Alterspolitik
Die demografischen Prognosen machen deutlich, dass sich die Anzahl der ältern und insbesondere der hochbetagten Personen in den kommenden Jahren mehr als verdoppeln wird. Das Sozialwesen ist gefordert, für die älter werdende Bevölkerung geeignete Angebote für die Zukunft zu entwickeln und sicherzustellen.
Die Säulen der Alterspolitik
Prävention. Mit rechtzeitiger Prävention sollen Menschen ihre Selbständigkeit bis ins hohe Alter möglichst lange behalten. Durch Beeinflussung von Ernährungs- und Bewegungsgewohnheiten, der frühzeitigen Erfassung von medizinischen Risikofaktoren und durch gezielte Anreize weiterhin am kulturellen und gesellschaftlichen Leben Anteil zu nehmen, soll Pflegebedürftigkeit verhindert oder wesentlich verzögert werden.
Ambulante Dienste. Die ambulanten Dienste bestehen nicht nur aus Organisationen der Haus- und Krankenpflege. Sämtliche Beratungs-, Transport-, Mahlzeiten-, Sport- und Haushilfedienste schliessen den Kreis des umfassenden ambulanten Angebotes.
Neue Wohnformen. Neue Wohnformen schliessen die Lücke zwischen dem ambulanten und stationären Bereich. Eigenständige Wohnformen wie z.B. Alters- und Wohngemeinschaften, Pflegewohnungen zeichnen sich durch einen hohen Grad von Selbstorganisation aus.

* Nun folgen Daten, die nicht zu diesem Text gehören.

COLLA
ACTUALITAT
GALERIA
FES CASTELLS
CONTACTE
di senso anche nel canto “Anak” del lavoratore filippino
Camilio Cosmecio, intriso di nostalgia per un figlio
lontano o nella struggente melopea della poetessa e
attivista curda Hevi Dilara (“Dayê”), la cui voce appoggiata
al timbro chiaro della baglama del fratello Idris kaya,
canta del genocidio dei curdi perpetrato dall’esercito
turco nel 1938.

Die stationären Institutionen bestehen aus den Alters- und Pflegeheimen und den Spitälern. Ziel solothurnischer Alterspolitik ist es, sowenig Heime wie möglich zu betreiben und zu finanzieren. Wenn wir der bisherigen demografischen Entwicklung folgen würden, wären im Kanton Solothurn auf das Jahr 2010 500 neue Alters- und Pflegeheimbetten zu erstellen. Nach der Heimplanung 2005 können aber nur 200 Betten, im Maximum also 2600 Betten betrieben werden. Im Kanton Solothurn existiert heute ein national gesehen forschrittliches Konzept der Altersbetreuung. Insbesondere um die durchmischten Heime (leicht und schwer pflegebedürftige Menschen werden nicht in verschiedenen Institutionen oder Abteilungen gepflegt) und um die knappe Anzahl Betten im Vergleich zu anderen Kantonen wird der Kanton Solothurn benieden. Die knapp 50 Heime verfügen über ein modernes, den Bestimmungen des Krankenversicherungsgesetzes ensprechendes Bedarfserfassungsinstrument (RAI, Resident Assesment Instrument). Damit kann nicht nur eine genauere Taxierung realisiert werden. Im Qualitätsbereich können Daten aufbereitet werden, welche für die Planung und die Qualitätsentwicklung nutzbar gemacht werden. Auch in stationären Institutionen ist über Aktivierung und Mitgestaltung des "heimischen" Lebens so lange wie möglich die Selbst- und Mitbestimmung aufrechtzuerhalten.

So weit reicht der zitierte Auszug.